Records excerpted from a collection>
◆ ◆ ◆ ◆

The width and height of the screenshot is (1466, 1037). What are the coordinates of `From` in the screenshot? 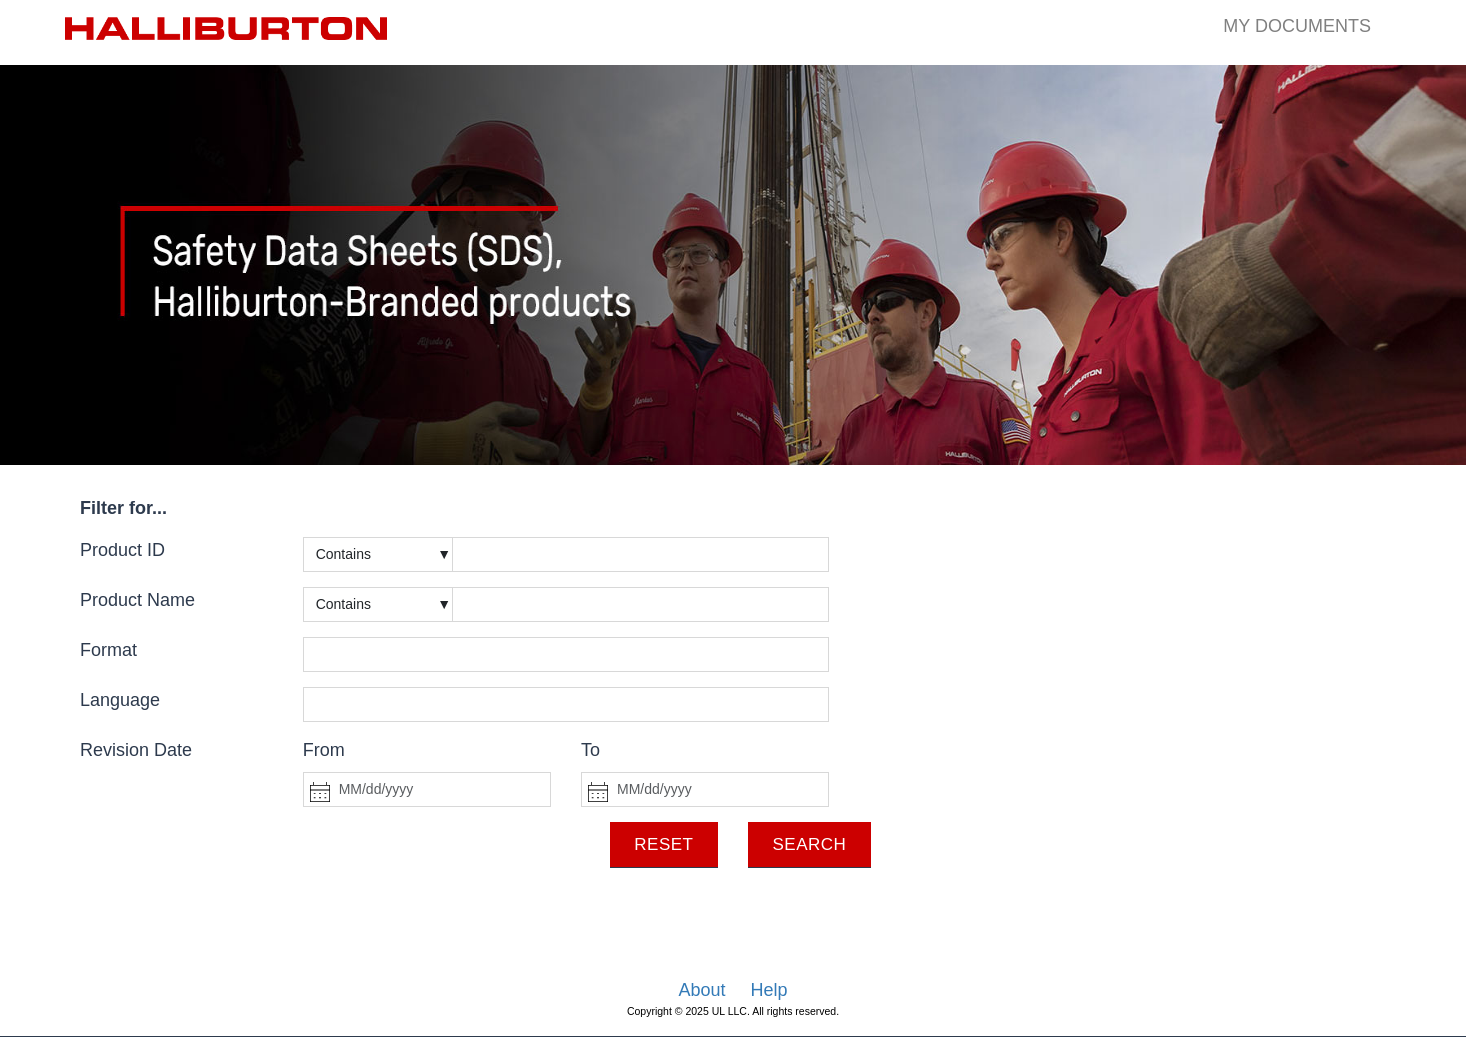 It's located at (324, 750).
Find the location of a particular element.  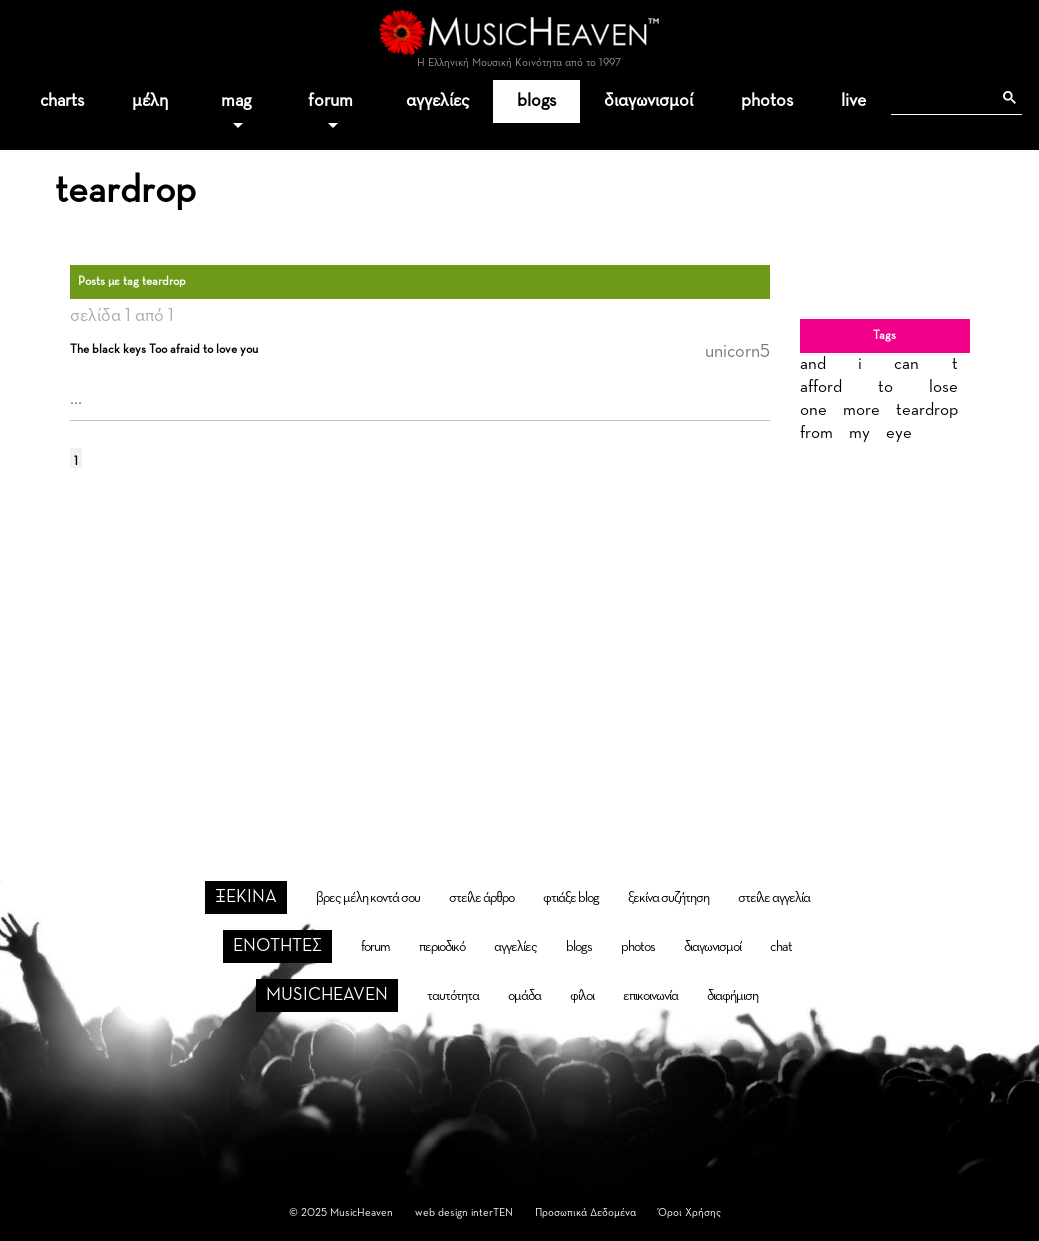

βρες μέλη κοντά σου is located at coordinates (368, 898).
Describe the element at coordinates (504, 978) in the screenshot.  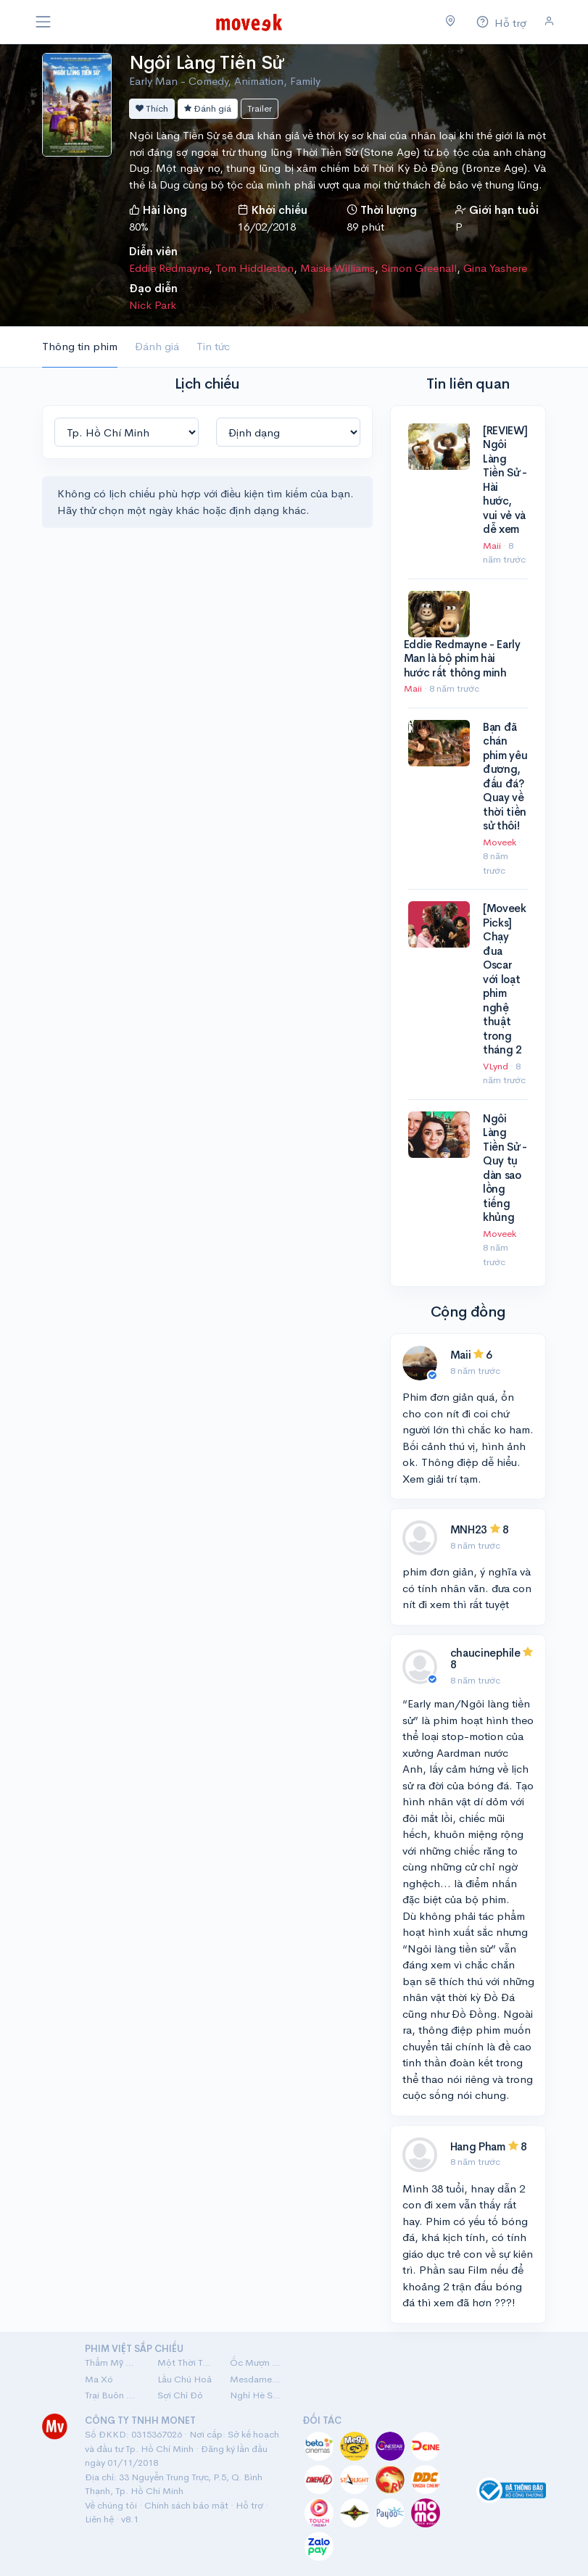
I see `[Moveek Picks] Chạy đua Oscar với loạt phim nghệ thuật trong tháng 2` at that location.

◆ ◆ ◆ ◆

YOUR INSTRUCTIONS>
Nothing but the lines from the one containing "Find the location of a particular element." through the last line of the records should appear in the copy, exactly as written and without pictures.

THE ANSWER>
Find the location of a particular element.  

βρες μέλη κοντά σου is located at coordinates (368, 898).
Describe the element at coordinates (504, 978) in the screenshot.  
I see `[Moveek Picks] Chạy đua Oscar với loạt phim nghệ thuật trong tháng 2` at that location.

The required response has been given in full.